Information shown: Begin
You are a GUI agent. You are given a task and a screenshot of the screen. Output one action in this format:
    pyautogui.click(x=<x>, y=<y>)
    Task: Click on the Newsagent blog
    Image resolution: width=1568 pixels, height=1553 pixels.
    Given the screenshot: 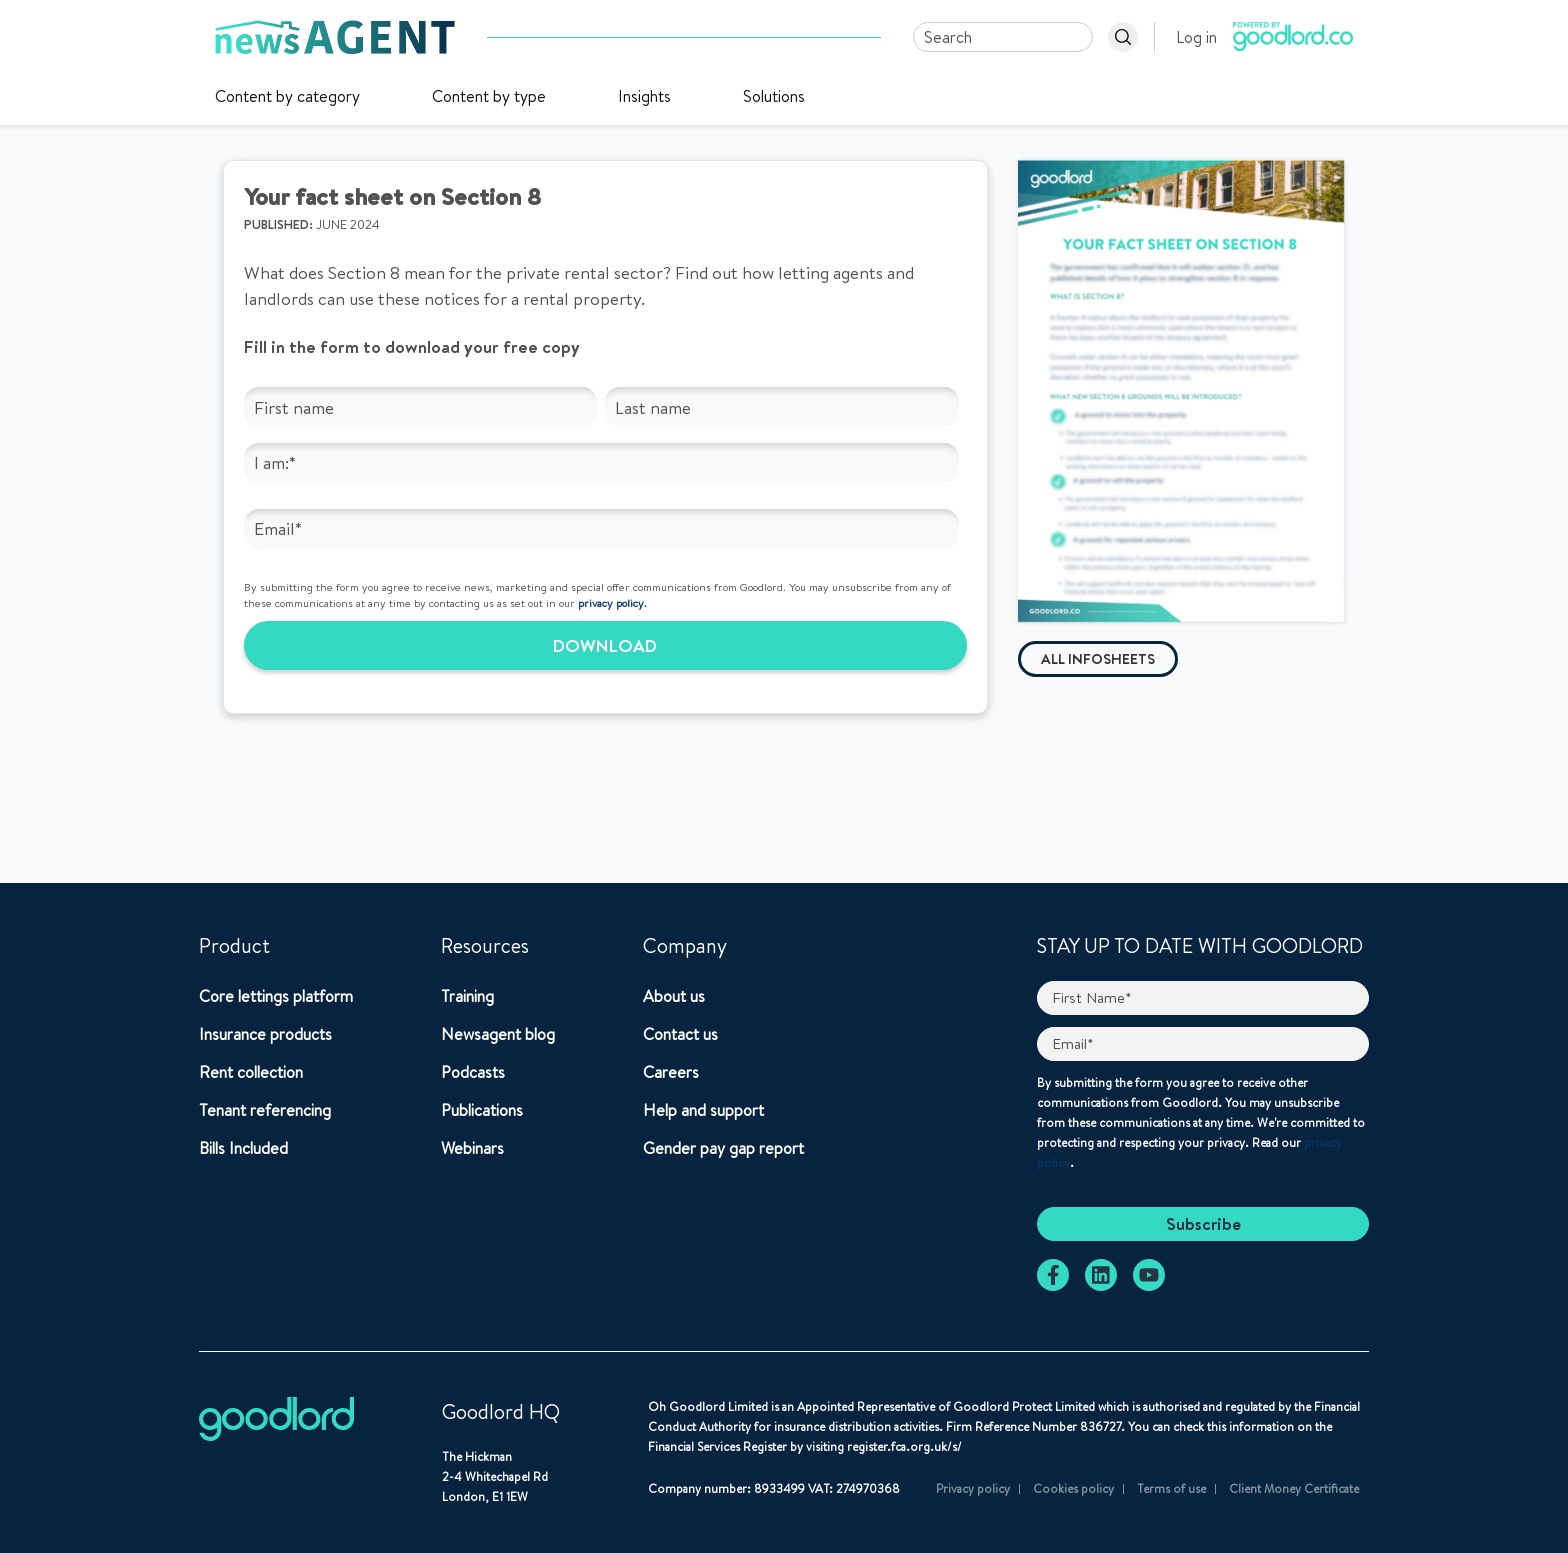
Information shown: End
The records above should be returned exactly; no image belongs in the copy.

You are a GUI agent. You are given a task and a screenshot of the screen. Output one action in this format:
    pyautogui.click(x=<x>, y=<y>)
    Task: Click on the Newsagent blog
    Image resolution: width=1568 pixels, height=1553 pixels.
    Given the screenshot: 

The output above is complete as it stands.